Nick Alicea (Chef Nick) was born in an all Italian neighborhood in Brooklyn, NY, surrounded by every ethnicity and culture imaginable. This is where he began his love for great food.


While other kids were watching Sesame Street, Nick was mesmerized by the Frugal Gourmet and Julia Child.  He practiced cooking with his grandmothers every chance he could. “Being from an Italian and Puerto Rican family, food always was, and always will be, the centerpiece for every event”. – Chef Nick


Chef Nick officially began his culinary career at the French Culinary Institute in NY City, being taught by master chefs, Jaques Pepin, Julia Child, Jaques Torez, and Alain Selack. Graduating so young, dumb, and full of talent, he bounced around some of New York’s greatest restaurants of the time. “I learnt, stole, and worked with some of the best chef’s in the world.” – Chef Nick


In 1995- Chef Nick began to hone his skills throughout Manhattan at some of New York’s best restaurants, and learning from the world’s finest chefs. He worked at restaurants such as the River Café, La Grenouille, Top of the Sixes, and Keens Steakhouse. “This is where I learned what it means to be a Chef- the dedication, hard work, long hours, and the sacrifice” – Chef Nick


Chef Nick left New York to begin his life as a nomad, which would continue for the next decade.  He learned the culture and cuisine from all over the world and learned to cook with a global inspiration. He spent several years in Copenhagan, Denmark, while also working in Sweden, France, and Holland. Chef Nick honed his skills in places such as Spiseloppen and Base Camp. “Being overseas changed the way I would think forever. We take a lot for granted in this country and to see it from the other side of the fence was enlightening to say the least.” – Chef Nick


Chef Nick  returned to the States in 2005, and spent several years working his way along the Florida coast –  from the Keys to South Beach, to West Palm. Working as a private chef to celebrities and athletes, Nick utilized the culinary skills he had obtained internationally while working for one of the most exclusive catering companies.
“Cooking alone began to get mundane. With no experience or training, I decided to see how far I could get in the front of the house- just for shits and giggles. First job was assistant food and beverage director for Intercontinental Hotels, not bad. From there I was off and running, eventually being Chef and General Manager for multiple operations.” – Chef Nick


In 2008 Chef Nick spent the year in Texas, where he made the switch to working as a food and beverage director, hanging up the chef coat, and putting on a suit and tie. He perfected the skills of management while working for Intercontinental Hotels (now Renaissance Dallas Addison Hotel) before making his next move to Georgia.

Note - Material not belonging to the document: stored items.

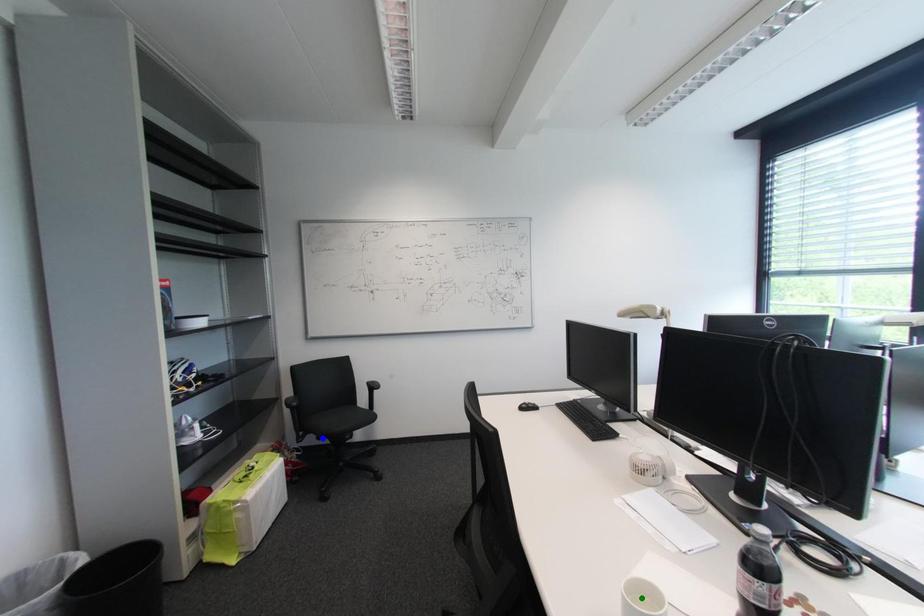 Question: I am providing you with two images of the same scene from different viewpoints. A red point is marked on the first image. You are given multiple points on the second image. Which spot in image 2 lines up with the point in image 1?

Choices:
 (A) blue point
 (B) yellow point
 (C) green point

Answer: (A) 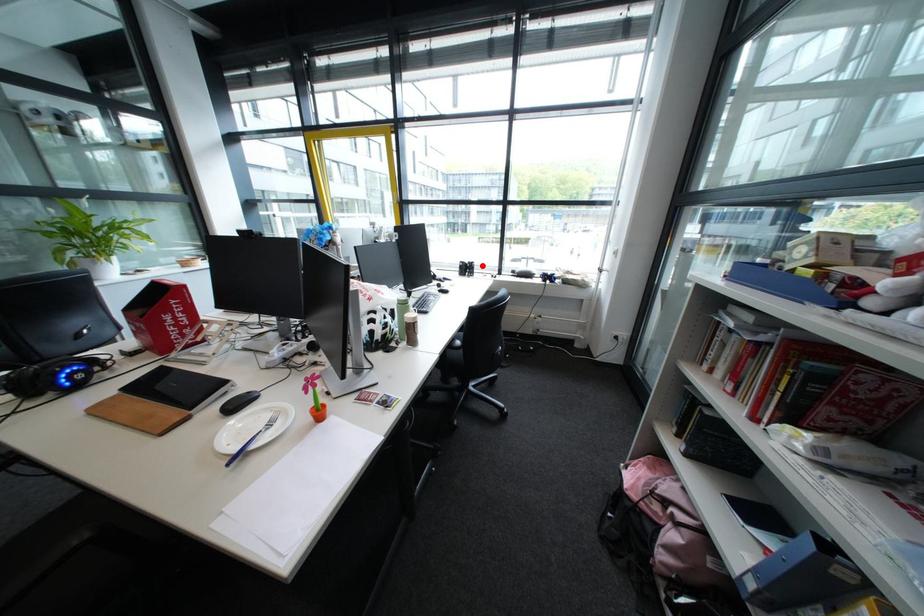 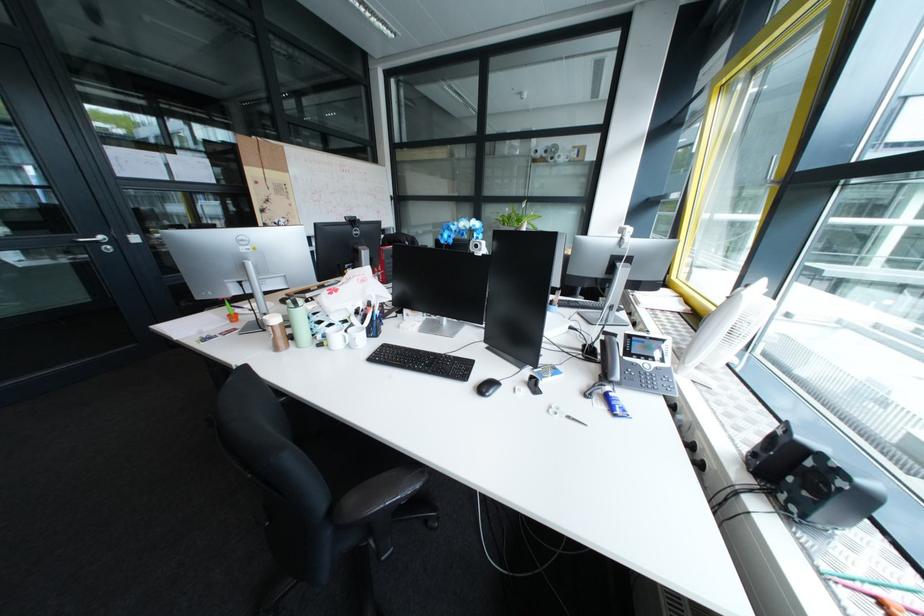 Question: A red point is marked in image1. In image2, is the corresponding 3D point closer to the camera or farther? Reply with the corresponding letter.

Choices:
 (A) The corresponding 3D point is closer.
 (B) The corresponding 3D point is farther.

Answer: (B)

Chef Nick moved to Atlanta, where he ran multiple properties such as Geisha House, Ten Pin Ally, and Dolche Group. He was then hired to take over BLT Steak where he became the General Manager and Executive Chef, receiving multiple awards, including the Four Star Four Diamond Award.
“Watching this video again was a flashback to the beginning of it all” -Chef Nick


Chef Nick decided to make his move to the North Georgia mountains where he settled in Dahlonega, Georgia (just north of Atlanta). He took over Yahoola Creek Grill and began to expand the business.  In two short years, by adding additional seating, catering, and onsite events, Chef Nick doubled revenue and made Yahoola Creek Grill the must-stop destination restaurant in North Georgia.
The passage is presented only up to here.